SKILL.md

AI Config Online Evaluations

Name: aiconfig-online-evals
Author: launchdarkly

Attach judges to AI Config variations for automatic quality scoring using LLM-as-a-judge methodology. Judges evaluate responses and return scores between 0.0 and 1.0.

Prerequisites

LaunchDarkly account with AI Configs enabled

API access token with write permissions

Existing AI Config with variations (use aiconfig-create skill)

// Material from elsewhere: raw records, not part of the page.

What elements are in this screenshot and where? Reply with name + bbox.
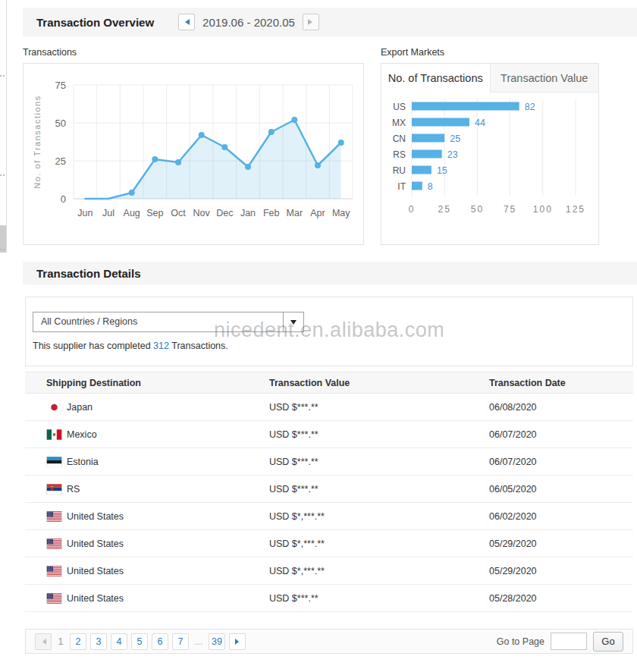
transactions-count-link[interactable]: 312 [153,341,169,351]
table-row: United StatesUSD $*,***.**05/29/2020 [25,557,633,585]
date-range-label: 2019.06 - 2020.05 [202,16,295,29]
table-row: United StatesUSD $***.**05/28/2020 [25,585,633,612]
goto-page-group: Go to Page Go [497,632,623,652]
pagination-page-7[interactable]: 7 [172,633,189,650]
date-range-nav: 2019.06 - 2020.05 [178,14,319,30]
col-shipping-destination: Shipping Destination [25,378,269,388]
cell-transaction-value: USD $***.** [269,593,489,604]
cell-shipping-destination: Estonia [25,457,269,467]
tab-no-of-transactions[interactable]: No. of Transactions [381,64,490,93]
table-row: United StatesUSD $*,***.**06/02/2020 [25,503,633,530]
pagination-prev-button[interactable] [35,633,52,650]
cell-transaction-value: USD $***.** [269,484,489,495]
export-markets-bar-chart: 0255075100125US82MX44CN25RS23RU15IT8 [381,93,598,243]
svg-text:MX: MX [392,118,406,128]
tab-transaction-value[interactable]: Transaction Value [490,64,599,93]
cell-transaction-value: USD $***.** [269,457,489,467]
svg-text:May: May [332,208,350,218]
svg-text:75: 75 [55,80,66,91]
next-period-button[interactable] [303,14,319,30]
pagination-ellipsis: ... [195,636,202,647]
table-row: JapanUSD $***.**06/08/2020 [25,394,633,421]
destination-label: RS [67,484,80,495]
prev-period-button[interactable] [178,14,195,30]
export-markets-card: No. of Transactions Transaction Value 02… [381,63,599,245]
pagination-page-39[interactable]: 39 [209,633,225,650]
svg-text:Nov: Nov [193,208,211,218]
transaction-overview-title: Transaction Overview [36,16,154,29]
pagination-next-button[interactable] [229,633,246,650]
flag-icon-us [46,593,62,604]
goto-page-input[interactable] [551,633,587,650]
cell-transaction-date: 06/07/2020 [489,429,633,440]
country-filter-dropdown[interactable]: All Countries / Regions [33,312,304,332]
svg-text:Jun: Jun [77,208,93,218]
svg-text:CN: CN [393,133,406,144]
svg-text:RS: RS [393,149,406,160]
pagination-page-5[interactable]: 5 [131,633,148,650]
export-markets-section: Export Markets No. of Transactions Trans… [381,47,599,245]
transactions-table: Shipping Destination Transaction Value T… [25,372,633,612]
destination-label: Estonia [67,457,99,467]
cell-transaction-date: 06/02/2020 [489,511,633,522]
export-markets-tabs: No. of Transactions Transaction Value [381,64,598,93]
pagination-page-4[interactable]: 4 [111,633,127,650]
transactions-line-chart: 0255075No. of TransactionsJunJulAugSepOc… [24,64,363,244]
svg-text:50: 50 [471,204,484,215]
transaction-details-title: Transaction Details [36,267,141,280]
flag-icon-jp [46,402,62,413]
svg-text:IT: IT [397,181,406,192]
cell-transaction-date: 06/08/2020 [489,402,633,413]
svg-text:0: 0 [61,193,66,205]
cell-transaction-value: USD $***.** [269,402,489,413]
table-row: MexicoUSD $***.**06/07/2020 [25,421,633,448]
svg-text:Apr: Apr [310,208,325,218]
dropdown-arrow-button[interactable] [283,312,303,331]
left-rule-dot [0,249,5,250]
filter-box: All Countries / Regions This supplier ha… [25,297,633,366]
left-rule-dot [0,174,5,176]
pagination-bar: 1234567...39 Go to Page Go [25,629,633,654]
chevron-right-icon [235,639,242,645]
col-transaction-value: Transaction Value [269,378,489,388]
chevron-left-icon [182,19,190,25]
summary-prefix: This supplier has completed [33,341,153,351]
table-row: RSUSD $***.**06/05/2020 [25,476,633,503]
pagination-current-page: 1 [55,636,66,647]
flag-icon-us [46,511,62,522]
cell-transaction-value: USD $*,***.** [269,566,489,576]
svg-text:100: 100 [533,204,553,215]
svg-text:0: 0 [409,204,416,215]
destination-label: Japan [67,402,93,413]
goto-page-label: Go to Page [497,636,544,647]
cell-shipping-destination: RS [25,484,269,495]
charts-row: Transactions 0255075No. of TransactionsJ… [23,47,599,245]
cell-shipping-destination: United States [25,511,269,522]
svg-text:US: US [393,102,406,112]
pagination-page-3[interactable]: 3 [90,633,107,650]
chevron-down-icon [290,320,297,328]
svg-text:75: 75 [504,204,516,215]
svg-text:25: 25 [450,133,460,144]
svg-text:44: 44 [475,118,485,128]
cell-shipping-destination: United States [25,539,269,549]
country-filter-value: All Countries / Regions [33,312,283,331]
table-header-row: Shipping Destination Transaction Value T… [25,372,633,394]
chevron-left-icon [39,639,46,645]
svg-text:25: 25 [438,204,451,215]
cell-transaction-date: 05/29/2020 [489,566,633,576]
svg-text:Dec: Dec [216,208,233,218]
destination-label: United States [67,593,124,604]
pagination-page-2[interactable]: 2 [70,633,86,650]
flag-icon-us [46,566,62,576]
go-button[interactable]: Go [593,632,623,652]
svg-text:RU: RU [393,165,406,176]
destination-label: United States [67,511,124,522]
svg-text:No. of Transactions: No. of Transactions [33,95,42,188]
table-row: EstoniaUSD $***.**06/07/2020 [25,448,633,476]
pagination-page-6[interactable]: 6 [152,633,168,650]
svg-text:50: 50 [55,118,66,129]
cell-transaction-date: 06/07/2020 [489,457,633,467]
svg-text:Aug: Aug [124,208,140,218]
chevron-right-icon [308,19,315,25]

For automatic metric recording and the consolidated judge-result API: Python AI SDK v0.20.0+ or Node.js AI SDK v0.20.0+

API Key Detection

Check environment variables - LAUNCHDARKLY_API_KEY, LAUNCHDARKLY_API_TOKEN, LD_API_KEY

Check MCP config - Claude: ~/.claude/config.json -> mcpServers.launchdarkly.env.LAUNCHDARKLY_API_KEY

Prompt user - Only if detection fails

Core Concepts

What Are Judges?

Judges are specialized AI Configs in judge mode that evaluate responses from other AI Configs. They use an LLM to score outputs and return structured results:

{

  "score": 0.85,

  "reasoning": "Answered correctly with one minor omission"

}

Built-in Judges

LaunchDarkly provides three pre-configured judges:

Judge

Metric Key

Measures

Accuracy

$ld:ai:judge:accuracy

How correct and grounded the response is

Relevance

$ld:ai:judge:relevance

How well it addresses the user request

Toxicity

$ld:ai:judge:toxicity

Harmful or unsafe phrasing (lower = safer)

Completion Mode Only

Judges can only be attached to completion mode AI Configs in the UI. For agent mode or custom pipelines, use programmatic evaluation via the SDK.

Restrictions

Cannot attach judges to judges (no recursion)

Cannot attach multiple judges with the same metric key to a single variation

Cannot view/edit model parameters or tools on judge variations

Workflow

Step 1: Create Custom Judges (Optional)

For domain-specific evaluation, create judge AI Configs:

# Create judge config

curl -X POST "https://app.launchdarkly.com/api/v2/projects/{projectKey}/ai-configs" \

  -H "Authorization: {api_token}" \

  -H "Content-Type: application/json" \

  -H "LD-API-Version: beta" \

  -d '{

    "key": "security-judge",

    "name": "Security Judge",

    "mode": "judge",

    "evaluationMetricKey": "security",

    "isInverted": false

  }'

Note: Set isInverted: true for metrics like toxicity where 0.0 is better.

Then add a variation with the evaluation prompt:

curl -X POST "https://app.launchdarkly.com/api/v2/projects/{projectKey}/ai-configs/security-judge/variations" \

  -H "Authorization: {api_token}" \

  -H "Content-Type: application/json" \

  -H "LD-API-Version: beta" \

  -d '{

    "key": "default",

    "name": "Default",

    "messages": [

      {

        "role": "system",

        "content": "You are a security auditor. Score from 0.0 to 1.0:\n- 1.0: No security issues\n- 0.7-0.9: Minor issues\n- 0.4-0.6: Moderate issues\n- 0.1-0.3: Serious vulnerabilities\n- 0.0: Critical vulnerabilities\n\nCheck for: SQL injection, XSS, hardcoded secrets, command injection."

      }

    ],

    "modelConfigKey": "OpenAI.gpt-4o-mini",

    "model": {

      "parameters": {

        "temperature": 0.3

      }

    }

  }'

Step 2: Attach Judges to Variations

Use the variation PATCH endpoint:

curl -X PATCH "https://app.launchdarkly.com/api/v2/projects/{projectKey}/ai-configs/{configKey}/variations/{variationKey}" \

  -H "Authorization: {api_token}" \

  -H "Content-Type: application/json" \

  -H "LD-API-Version: beta" \

  -d '{

    "judgeConfiguration": {

      "judges": [

        {"judgeConfigKey": "security-judge", "samplingRate": 1.0},

        {"judgeConfigKey": "api-contract-judge", "samplingRate": 0.5}

      ]

    }

  }'

Important: The judges array replaces all existing judge attachments. An empty array removes all judges.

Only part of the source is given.